Thank you so much for your interest and insightful comment! It’s wonderful to see the drive for using AI for social good within the charitable sector. Your commitment to helping under-resourced organizations truly resonates with me.

I’d love to learn more about your experience with developing web bots. I’m particularly interested in the following:

  • Specific challenges: Can you elaborate on the issues you’ve faced with bots misinterpreting PDF data and providing responses based on the wrong dates? Are there any patterns you’ve noticed?
  • Data sources: What types of data sources do you primarily rely on for your “Domestic Energy Advice” and funding assistance bots (e.g., static knowledge bases, live websites, PDFs, a combination)?
  • Collaboration interest: Would you be open to exploring ways we could potentially collaborate or share knowledge to help refine your bots’ accuracy and address those challenges?

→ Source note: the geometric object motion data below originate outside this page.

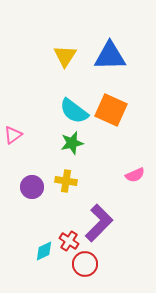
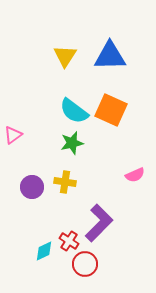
yellow cross: moved 1 px left, 1 px down
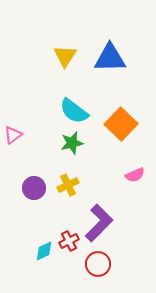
blue triangle: moved 2 px down
orange square: moved 10 px right, 14 px down; rotated 20 degrees clockwise
yellow cross: moved 3 px right, 3 px down; rotated 35 degrees counterclockwise
purple circle: moved 2 px right, 1 px down
red cross: rotated 30 degrees clockwise
red circle: moved 13 px right
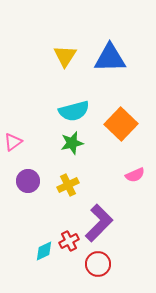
cyan semicircle: rotated 52 degrees counterclockwise
pink triangle: moved 7 px down
purple circle: moved 6 px left, 7 px up
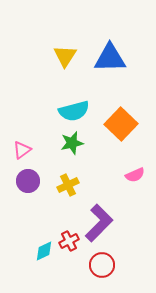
pink triangle: moved 9 px right, 8 px down
red circle: moved 4 px right, 1 px down
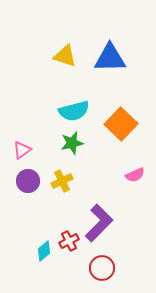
yellow triangle: rotated 45 degrees counterclockwise
yellow cross: moved 6 px left, 4 px up
cyan diamond: rotated 15 degrees counterclockwise
red circle: moved 3 px down
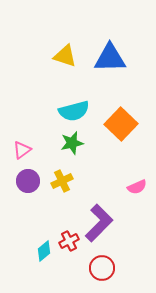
pink semicircle: moved 2 px right, 12 px down
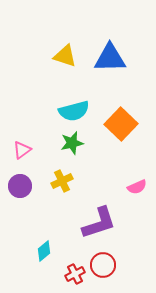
purple circle: moved 8 px left, 5 px down
purple L-shape: rotated 27 degrees clockwise
red cross: moved 6 px right, 33 px down
red circle: moved 1 px right, 3 px up
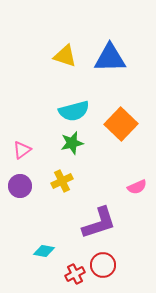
cyan diamond: rotated 50 degrees clockwise
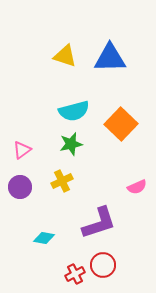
green star: moved 1 px left, 1 px down
purple circle: moved 1 px down
cyan diamond: moved 13 px up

I believe your experience offers valuable insights for everyone interested in applying AI for positive impact. Let’s keep the conversation going!



Thank you for being interested in the workshop! To make it the best it can be, could you tell me a little bit about yourself?

  • Your role
    What’s your job?
    Are you in software testing, a developer, work on the business side, or do something else entirely?
  • Your biggest challenge
    What’s your biggest challenge with testing AI products?
    What’s the most difficult aspect of QA for AI products that you encounter?

Your answers will help me make sure the workshop covers the things that matter most to you!

@Lenny_Tevlin @LuvsCurves @Kalyani_G @Girijesh


Hello @olasadek, welcome to the deeplearning.ai community forum!

You bring up an excellent point! Vague or incomplete data can absolutely throw a wrench into the best-laid AI plans. It highlights the importance of clear communication from the beginning of any project.

As for your question, absolutely! This workshop is designed to help everyone involved in the AI product lifecycle, regardless of their current training level. We’ll be focusing on communication, collaboration, and practical strategies – all essential skills even for those still building their technical expertise.

Do you have any specific examples of how vague client data has caused issues in past projects? I’d love to hear more and see how we can incorporate these insights into the workshop.